El milagro democrático navarro

Por José Luis Díez Díaz 18 noviembre, 2019 - 9:45

El autor expone cómo la democracia permite que uno de los partidos con menos apoyos en las pasadas elecciones ostenta gran parte del poder en Navarra. 

Uxue Barkos, junto a las candidatas al Congreso y Senado, María Solana y Esther Cremaes. EFE/Villar López
Uxue Barkos, junto a las candidatas al Congreso y Senado, María Solana y Esther Cremaes. EFE/Villar López

Como es sabido, la democracia es una práctica de gobierno en que la soberanía reside en el pueblo, este es soberano se dice, y algún otro pensador añade “en toda forma de gobierno el verdadero legislador es el pueblo”, y Churchill acuñò“ la democracia es la peor de las formas de gobierno, excepción hecha de todas las demás formas de gobierno”

Definiciones que encuentran su contrapunto en un artículo publicado ya hace tiempo, por el filósofo austriaco Karl R. Popper, donde me detengo en algunas de sus opiniones sobre la democracia, en las que afirma: “El pueblo no manda en ningún lado….. y que la esencia del Gobierno democrático es la destituibilidad“

Y continua  “obviamente el pueblo no manda de forma directa, elige con libertad a unos representantes que expresan así la voluntad popular”  y explica como “un partido pequeño puede derribar sin nuevas elecciones, y sin orden alguna del electorado, un Gobierno y formar junto a los partidos de oposición un nuevo Gobierno, en grotesca contraposición a la idea en que se basa la proporcionalidad ”Esta serie de matices sobre la práctica democrática son  extrapolables a la situación de la Nación Española, y también  al caso concreto del  fenómeno político de la Comunidad Foral.

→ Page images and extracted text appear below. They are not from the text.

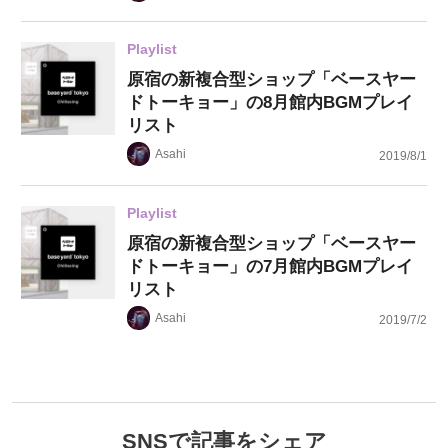
Playlist
原宿の新複合型ショップ「ベースヤー
ドトーキョー」の8月館内BGMプレイ
リスト
Asahi
2019/8/1
Playlist
原宿の新複合型ショップ「ベースヤー
ドトーキョー」の7月館内BGMプレイ
リスト
Asahi
2019/7/2
SNSで記事をシェア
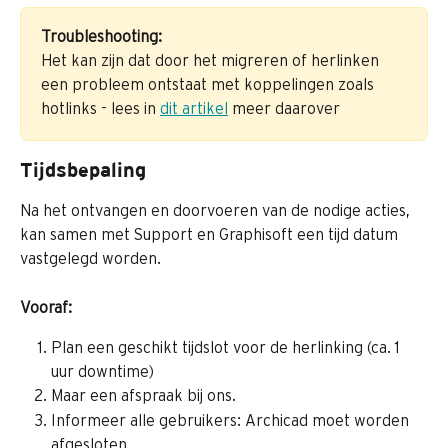
Troubleshooting:
Het kan zijn dat door het migreren of herlinken 
een probleem ontstaat met koppelingen zoals 
hotlinks - lees in 
dit artikel
 meer daarover
Tijdsbepaling
Na het ontvangen en doorvoeren van de nodige acties, 
kan samen met Support en Graphisoft een tijd datum 
vastgelegd worden.
Vooraf:
Plan een geschikt tijdslot voor de herlinking (ca. 1 
uur downtime)
Maar een afspraak bij ons.
Informeer alle gebruikers: Archicad moet worden 
afgesloten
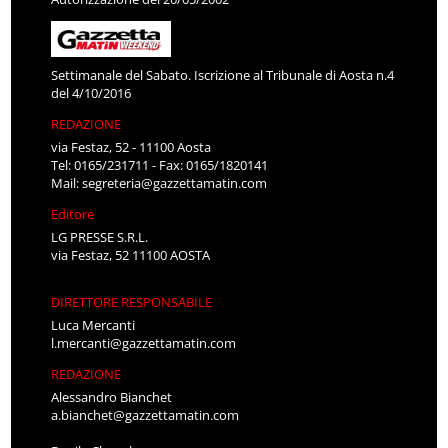
Settimanale del Sabato. Iscrizione al Tribunale di Aosta n.4
del 4/10/2016
REDAZIONE
via Festaz, 52 - 11100 Aosta
Tel: 0165/231711 - Fax: 0165/1820141
Mail:
segreteria@gazzettamatin.com
Editore
LG PRESSE S.R.L.
via Festaz, 52 11100 AOSTA
DIRETTORE RESPONSABILE
Luca Mercanti
l.mercanti@gazzettamatin.com
REDAZIONE
Alessandro Bianchet
a.bianchet@gazzettamatin.com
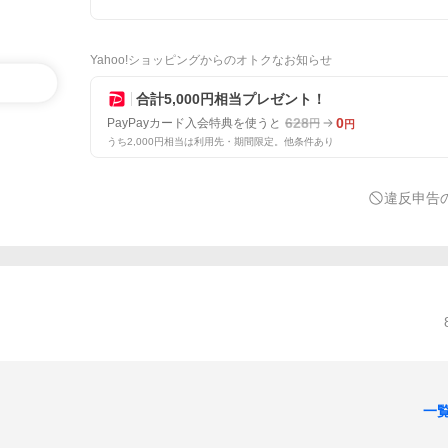
Yahoo!ショッピングからのオトクなお知らせ
合計5,000円相当プレゼント！
628
0
PayPayカード入会特典を使うと
円
円
うち2,000円相当は利用先・期間限定。他条件あり
違反申告
一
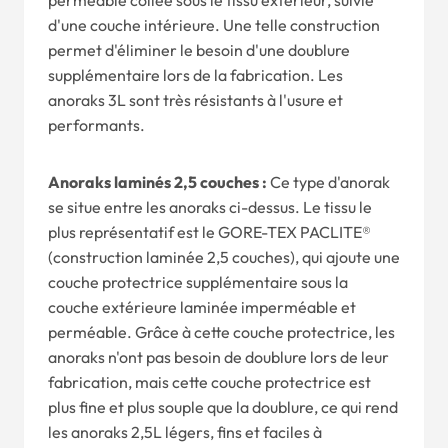
d'une couche intérieure. Une telle construction
permet d'éliminer le besoin d'une doublure
supplémentaire lors de la fabrication. Les
anoraks 3L sont très résistants à l'usure et
performants.
Anoraks laminés 2,5 couches :
Ce type d'anorak
se situe entre les anoraks ci-dessus. Le tissu le
plus représentatif est le GORE-TEX PACLITE®
(construction laminée 2,5 couches), qui ajoute une
couche protectrice supplémentaire sous la
couche extérieure laminée imperméable et
perméable. Grâce à cette couche protectrice, les
anoraks n'ont pas besoin de doublure lors de leur
fabrication, mais cette couche protectrice est
plus fine et plus souple que la doublure, ce qui rend
les anoraks 2,5L légers, fins et faciles à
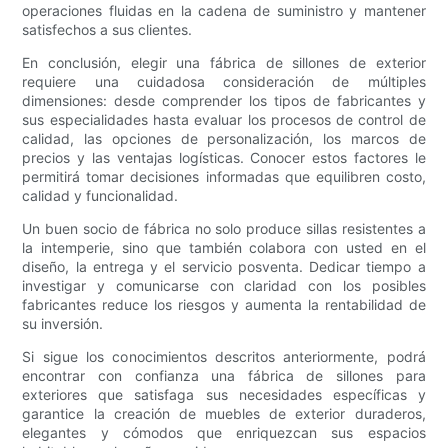
operaciones fluidas en la cadena de suministro y mantener
satisfechos a sus clientes.
En conclusión, elegir una fábrica de sillones de exterior
requiere una cuidadosa consideración de múltiples
dimensiones: desde comprender los tipos de fabricantes y
sus especialidades hasta evaluar los procesos de control de
calidad, las opciones de personalización, los marcos de
precios y las ventajas logísticas. Conocer estos factores le
permitirá tomar decisiones informadas que equilibren costo,
calidad y funcionalidad.
Un buen socio de fábrica no solo produce sillas resistentes a
la intemperie, sino que también colabora con usted en el
diseño, la entrega y el servicio posventa. Dedicar tiempo a
investigar y comunicarse con claridad con los posibles
fabricantes reduce los riesgos y aumenta la rentabilidad de
su inversión.
Si sigue los conocimientos descritos anteriormente, podrá
encontrar con confianza una fábrica de sillones para
exteriores que satisfaga sus necesidades específicas y
garantice la creación de muebles de exterior duraderos,
elegantes y cómodos que enriquezcan sus espacios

Con cerca de 500.000 electores, una coalición apoyada por menos de 13.000 personas el pasado 10–N, ostenta la presidencia del Parlamento, el senador autonómico, aproximadamente la tercera parte de consejeros y altos cargos, y lo que es más importante la auctoritas y la potestas, en el Gobierno de esta Comunidad (a los hechos me remito).

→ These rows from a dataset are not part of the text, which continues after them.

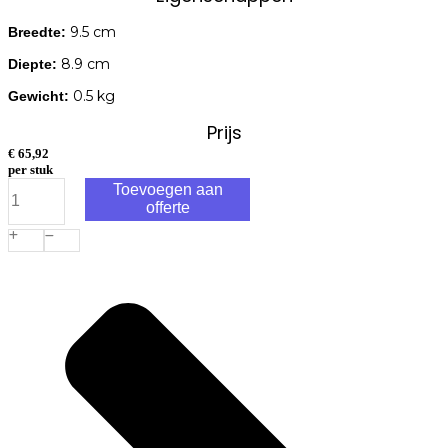
9.5 cm
Breedte:
8.9 cm
Diepte:
0.5 kg
Gewicht:
Prijs
€
65,92
per stuk
SOLA
Toevoegen aan
Rolbandmaat
offerte
25mm
BigT
8m
aantal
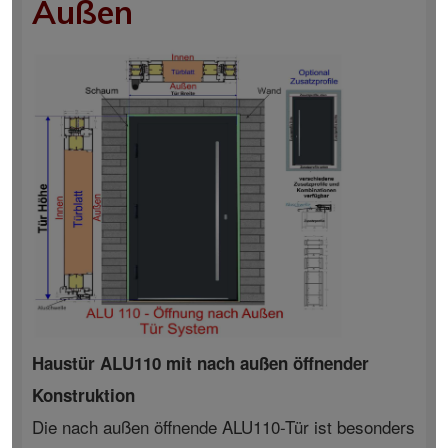
Außen
Haustür ALU110 mit nach außen öffnender
Konstruktion
Die nach außen öffnende ALU110-Tür ist besonders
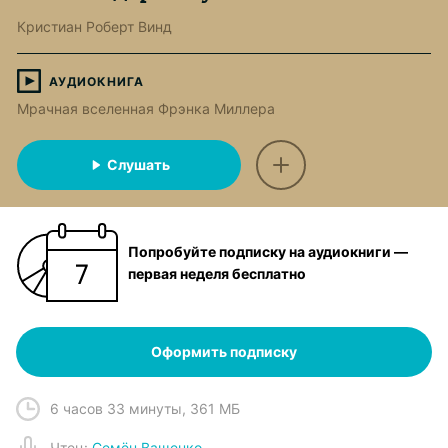
Кристиан Роберт Винд
АУДИОКНИГА
Мрачная вселенная Фрэнка Миллера
Слушать
Попробуйте подписку на аудиокниги —
первая неделя бесплатно
Оформить подписку
6 часов 33 минуты
,
361 МБ
Чтец
:
Семён Ващенко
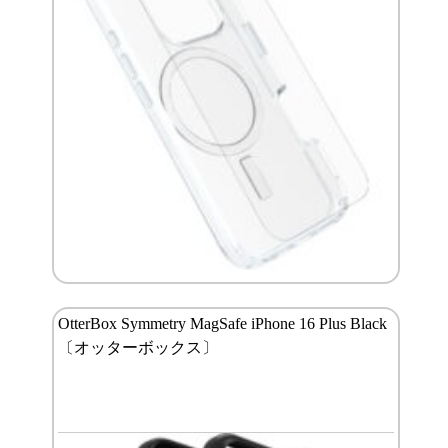
OtterBox Symmetry MagSafe iPhone 16 Plus Black
〔オッターボックス〕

Salvo mejor opinión, me parece un milagro democrático, o un perverso efecto del sistema, confirmando en parte el controvertido artículo de Karl Popper , o quizás mérito de la habilidad o capacidad de quien lo ha conseguido ,por mor de la falta de habilidad, incapacidad o utilitarismo propio de la/los que lo ha consentido o permitido. Juzguen los lectores.